_EXERCISE BRIEF:_
Please filter the entries for the word "difficile" and copy every line that has it.

[RECORDS FOR THE EXERCISE Boundary: Start]

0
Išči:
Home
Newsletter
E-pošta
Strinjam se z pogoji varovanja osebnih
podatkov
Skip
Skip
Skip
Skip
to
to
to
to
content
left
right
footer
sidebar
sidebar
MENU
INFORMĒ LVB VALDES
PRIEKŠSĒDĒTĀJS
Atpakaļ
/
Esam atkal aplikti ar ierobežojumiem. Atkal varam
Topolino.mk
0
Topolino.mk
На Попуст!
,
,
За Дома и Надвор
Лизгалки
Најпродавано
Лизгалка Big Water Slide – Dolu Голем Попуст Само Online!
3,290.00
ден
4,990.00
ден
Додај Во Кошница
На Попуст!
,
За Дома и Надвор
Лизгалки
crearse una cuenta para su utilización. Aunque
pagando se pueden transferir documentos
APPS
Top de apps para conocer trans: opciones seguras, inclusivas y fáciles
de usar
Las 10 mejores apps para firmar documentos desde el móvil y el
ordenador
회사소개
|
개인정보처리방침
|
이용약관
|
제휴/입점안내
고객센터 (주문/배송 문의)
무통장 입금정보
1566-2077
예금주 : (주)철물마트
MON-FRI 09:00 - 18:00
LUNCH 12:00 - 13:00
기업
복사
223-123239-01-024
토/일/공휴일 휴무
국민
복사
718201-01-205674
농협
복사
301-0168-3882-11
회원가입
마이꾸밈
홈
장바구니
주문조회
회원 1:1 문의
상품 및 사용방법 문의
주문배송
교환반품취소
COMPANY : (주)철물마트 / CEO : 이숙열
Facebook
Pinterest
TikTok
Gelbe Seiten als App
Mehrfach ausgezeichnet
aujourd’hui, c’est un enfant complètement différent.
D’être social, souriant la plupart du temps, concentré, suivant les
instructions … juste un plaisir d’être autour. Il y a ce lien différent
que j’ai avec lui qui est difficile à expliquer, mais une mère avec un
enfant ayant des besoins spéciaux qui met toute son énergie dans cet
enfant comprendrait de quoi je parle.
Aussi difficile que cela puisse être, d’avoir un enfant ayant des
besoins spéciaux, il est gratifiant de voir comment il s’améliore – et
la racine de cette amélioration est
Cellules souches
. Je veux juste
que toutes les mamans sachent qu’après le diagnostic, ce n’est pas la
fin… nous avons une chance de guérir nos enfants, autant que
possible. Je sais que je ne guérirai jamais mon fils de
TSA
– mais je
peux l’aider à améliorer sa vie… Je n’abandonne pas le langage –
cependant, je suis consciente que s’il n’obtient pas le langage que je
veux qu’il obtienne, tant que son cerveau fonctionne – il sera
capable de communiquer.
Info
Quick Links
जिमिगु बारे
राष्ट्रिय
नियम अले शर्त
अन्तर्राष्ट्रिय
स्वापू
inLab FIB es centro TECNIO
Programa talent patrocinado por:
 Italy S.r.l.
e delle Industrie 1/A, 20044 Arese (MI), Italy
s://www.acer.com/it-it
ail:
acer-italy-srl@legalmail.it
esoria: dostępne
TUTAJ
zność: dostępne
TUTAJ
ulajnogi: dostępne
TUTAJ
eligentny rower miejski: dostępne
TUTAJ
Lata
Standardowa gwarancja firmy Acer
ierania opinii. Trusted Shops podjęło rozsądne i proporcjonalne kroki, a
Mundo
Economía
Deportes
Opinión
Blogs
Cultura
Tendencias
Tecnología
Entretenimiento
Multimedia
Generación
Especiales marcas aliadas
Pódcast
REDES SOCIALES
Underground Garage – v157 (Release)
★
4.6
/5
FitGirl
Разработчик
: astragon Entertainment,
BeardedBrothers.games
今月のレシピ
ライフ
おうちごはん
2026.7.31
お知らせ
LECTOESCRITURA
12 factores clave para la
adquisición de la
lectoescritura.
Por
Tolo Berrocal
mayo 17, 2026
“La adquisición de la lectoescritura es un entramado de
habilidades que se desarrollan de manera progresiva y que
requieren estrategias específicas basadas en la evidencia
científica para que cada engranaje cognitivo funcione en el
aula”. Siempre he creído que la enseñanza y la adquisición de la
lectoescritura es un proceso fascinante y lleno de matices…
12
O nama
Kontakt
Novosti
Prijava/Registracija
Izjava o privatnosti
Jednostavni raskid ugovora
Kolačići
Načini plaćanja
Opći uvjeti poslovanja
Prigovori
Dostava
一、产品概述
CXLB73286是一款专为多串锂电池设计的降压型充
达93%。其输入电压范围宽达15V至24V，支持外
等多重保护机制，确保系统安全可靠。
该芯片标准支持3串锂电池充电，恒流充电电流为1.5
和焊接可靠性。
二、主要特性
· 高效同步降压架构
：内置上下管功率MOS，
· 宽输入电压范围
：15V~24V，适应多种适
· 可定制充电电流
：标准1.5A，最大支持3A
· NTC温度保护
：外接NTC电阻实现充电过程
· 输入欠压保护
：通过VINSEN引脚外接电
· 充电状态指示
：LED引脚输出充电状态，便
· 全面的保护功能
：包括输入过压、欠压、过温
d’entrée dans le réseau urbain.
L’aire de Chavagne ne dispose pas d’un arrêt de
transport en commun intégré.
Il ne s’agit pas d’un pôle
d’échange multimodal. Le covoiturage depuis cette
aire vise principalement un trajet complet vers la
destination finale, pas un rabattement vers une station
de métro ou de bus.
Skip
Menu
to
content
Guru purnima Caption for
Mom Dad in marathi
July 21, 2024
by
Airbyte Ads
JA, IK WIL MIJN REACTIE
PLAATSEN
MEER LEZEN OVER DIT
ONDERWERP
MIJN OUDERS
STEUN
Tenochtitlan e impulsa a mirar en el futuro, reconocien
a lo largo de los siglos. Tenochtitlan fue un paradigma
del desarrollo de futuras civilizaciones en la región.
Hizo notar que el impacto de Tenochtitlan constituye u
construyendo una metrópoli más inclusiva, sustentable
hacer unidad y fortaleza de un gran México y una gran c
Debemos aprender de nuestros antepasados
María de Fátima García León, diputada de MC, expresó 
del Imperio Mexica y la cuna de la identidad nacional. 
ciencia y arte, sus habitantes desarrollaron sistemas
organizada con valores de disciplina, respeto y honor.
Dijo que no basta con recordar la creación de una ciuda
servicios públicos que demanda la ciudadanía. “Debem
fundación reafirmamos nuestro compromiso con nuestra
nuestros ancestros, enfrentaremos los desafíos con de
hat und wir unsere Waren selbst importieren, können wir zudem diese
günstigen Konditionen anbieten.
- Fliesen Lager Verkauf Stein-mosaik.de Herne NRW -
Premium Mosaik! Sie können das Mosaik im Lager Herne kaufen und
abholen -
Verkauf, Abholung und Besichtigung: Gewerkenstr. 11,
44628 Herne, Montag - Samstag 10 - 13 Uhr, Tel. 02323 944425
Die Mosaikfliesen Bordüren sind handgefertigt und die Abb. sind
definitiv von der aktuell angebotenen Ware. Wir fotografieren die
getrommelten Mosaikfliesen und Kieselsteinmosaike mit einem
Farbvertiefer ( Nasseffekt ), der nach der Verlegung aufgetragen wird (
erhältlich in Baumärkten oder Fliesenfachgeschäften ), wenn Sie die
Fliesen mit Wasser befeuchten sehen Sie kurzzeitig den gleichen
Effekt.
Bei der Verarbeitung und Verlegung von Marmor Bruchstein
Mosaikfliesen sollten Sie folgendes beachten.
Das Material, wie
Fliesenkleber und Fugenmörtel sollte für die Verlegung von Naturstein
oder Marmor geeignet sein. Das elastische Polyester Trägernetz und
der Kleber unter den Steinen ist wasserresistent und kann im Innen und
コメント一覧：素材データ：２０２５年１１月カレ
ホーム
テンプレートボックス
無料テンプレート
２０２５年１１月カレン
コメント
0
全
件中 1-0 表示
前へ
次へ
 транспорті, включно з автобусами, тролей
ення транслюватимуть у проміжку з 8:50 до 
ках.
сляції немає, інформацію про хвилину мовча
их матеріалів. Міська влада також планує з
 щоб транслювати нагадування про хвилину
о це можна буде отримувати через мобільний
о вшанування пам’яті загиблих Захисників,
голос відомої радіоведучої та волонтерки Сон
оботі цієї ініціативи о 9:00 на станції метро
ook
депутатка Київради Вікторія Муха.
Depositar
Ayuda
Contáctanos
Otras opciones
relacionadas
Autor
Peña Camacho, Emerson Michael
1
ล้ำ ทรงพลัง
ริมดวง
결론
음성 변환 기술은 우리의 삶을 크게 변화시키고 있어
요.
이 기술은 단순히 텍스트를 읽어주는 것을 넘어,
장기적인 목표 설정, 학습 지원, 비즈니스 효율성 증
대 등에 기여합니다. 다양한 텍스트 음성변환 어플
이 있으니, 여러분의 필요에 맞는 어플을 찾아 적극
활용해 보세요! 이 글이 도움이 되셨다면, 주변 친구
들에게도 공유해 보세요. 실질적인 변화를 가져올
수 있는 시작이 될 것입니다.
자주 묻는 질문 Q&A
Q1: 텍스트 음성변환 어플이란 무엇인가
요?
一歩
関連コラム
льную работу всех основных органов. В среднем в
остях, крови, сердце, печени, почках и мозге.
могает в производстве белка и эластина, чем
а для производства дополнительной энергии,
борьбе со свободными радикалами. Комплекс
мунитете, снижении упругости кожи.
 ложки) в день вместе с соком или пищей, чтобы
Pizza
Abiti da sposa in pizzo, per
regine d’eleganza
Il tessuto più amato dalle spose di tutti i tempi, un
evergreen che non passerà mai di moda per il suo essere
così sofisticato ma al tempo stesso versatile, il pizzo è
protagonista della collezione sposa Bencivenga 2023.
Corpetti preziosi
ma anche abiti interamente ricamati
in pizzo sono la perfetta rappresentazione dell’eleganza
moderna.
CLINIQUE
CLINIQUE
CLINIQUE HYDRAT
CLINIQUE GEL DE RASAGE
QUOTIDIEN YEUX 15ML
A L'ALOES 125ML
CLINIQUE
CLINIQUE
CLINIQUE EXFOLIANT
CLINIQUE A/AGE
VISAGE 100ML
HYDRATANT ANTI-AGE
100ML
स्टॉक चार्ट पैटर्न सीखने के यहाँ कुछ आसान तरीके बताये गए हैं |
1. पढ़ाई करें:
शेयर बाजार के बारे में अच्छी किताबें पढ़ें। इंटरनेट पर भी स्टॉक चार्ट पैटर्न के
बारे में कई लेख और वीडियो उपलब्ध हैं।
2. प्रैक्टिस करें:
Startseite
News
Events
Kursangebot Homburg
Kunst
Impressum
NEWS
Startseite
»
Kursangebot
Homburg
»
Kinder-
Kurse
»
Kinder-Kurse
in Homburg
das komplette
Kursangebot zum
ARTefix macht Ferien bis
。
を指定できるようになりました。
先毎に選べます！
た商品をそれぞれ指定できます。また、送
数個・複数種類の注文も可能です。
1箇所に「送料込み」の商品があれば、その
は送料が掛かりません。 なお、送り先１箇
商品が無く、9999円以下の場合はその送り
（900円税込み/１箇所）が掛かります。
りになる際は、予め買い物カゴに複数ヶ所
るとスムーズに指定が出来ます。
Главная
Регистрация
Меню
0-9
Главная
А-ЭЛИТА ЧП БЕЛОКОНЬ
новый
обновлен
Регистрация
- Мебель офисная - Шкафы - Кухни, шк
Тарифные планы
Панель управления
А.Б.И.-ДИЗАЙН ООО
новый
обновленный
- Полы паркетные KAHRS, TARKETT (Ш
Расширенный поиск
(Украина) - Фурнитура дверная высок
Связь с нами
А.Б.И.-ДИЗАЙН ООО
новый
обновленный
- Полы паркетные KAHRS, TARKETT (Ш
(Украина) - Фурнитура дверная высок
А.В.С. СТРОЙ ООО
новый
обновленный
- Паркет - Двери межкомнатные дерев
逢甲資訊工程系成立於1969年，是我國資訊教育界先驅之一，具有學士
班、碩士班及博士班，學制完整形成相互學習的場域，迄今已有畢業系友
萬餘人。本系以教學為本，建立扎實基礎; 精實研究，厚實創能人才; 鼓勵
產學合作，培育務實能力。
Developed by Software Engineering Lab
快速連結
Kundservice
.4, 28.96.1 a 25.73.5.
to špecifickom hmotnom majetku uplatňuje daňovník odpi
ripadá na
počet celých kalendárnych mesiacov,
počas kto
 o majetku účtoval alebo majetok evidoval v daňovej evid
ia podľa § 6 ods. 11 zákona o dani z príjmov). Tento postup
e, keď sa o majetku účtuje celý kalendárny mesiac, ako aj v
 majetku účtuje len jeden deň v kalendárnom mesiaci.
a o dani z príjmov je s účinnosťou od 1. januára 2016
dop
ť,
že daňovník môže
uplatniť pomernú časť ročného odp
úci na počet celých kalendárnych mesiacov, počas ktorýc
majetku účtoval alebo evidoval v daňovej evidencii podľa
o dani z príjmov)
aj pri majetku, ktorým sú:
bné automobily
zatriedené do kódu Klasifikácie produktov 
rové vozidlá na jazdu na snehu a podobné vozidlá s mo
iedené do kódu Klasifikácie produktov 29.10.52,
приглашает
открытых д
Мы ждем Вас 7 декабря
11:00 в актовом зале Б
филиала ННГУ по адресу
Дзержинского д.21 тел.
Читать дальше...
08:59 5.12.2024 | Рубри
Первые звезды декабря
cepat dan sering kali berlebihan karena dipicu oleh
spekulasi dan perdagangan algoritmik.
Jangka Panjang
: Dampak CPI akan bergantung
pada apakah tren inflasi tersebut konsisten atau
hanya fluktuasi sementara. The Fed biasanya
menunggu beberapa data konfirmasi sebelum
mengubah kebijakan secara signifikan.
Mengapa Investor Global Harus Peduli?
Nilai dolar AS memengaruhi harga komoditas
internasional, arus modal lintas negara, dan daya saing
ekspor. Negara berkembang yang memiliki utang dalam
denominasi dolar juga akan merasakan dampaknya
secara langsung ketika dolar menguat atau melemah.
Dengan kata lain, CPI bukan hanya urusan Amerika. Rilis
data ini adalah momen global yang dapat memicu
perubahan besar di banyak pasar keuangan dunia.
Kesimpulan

[RECORDS FOR THE EXERCISE Boundary: End]

_EXERCISE RESULT:_
que j’ai avec lui qui est difficile à expliquer, mais une mère avec un
Aussi difficile que cela puisse être, d’avoir un enfant ayant des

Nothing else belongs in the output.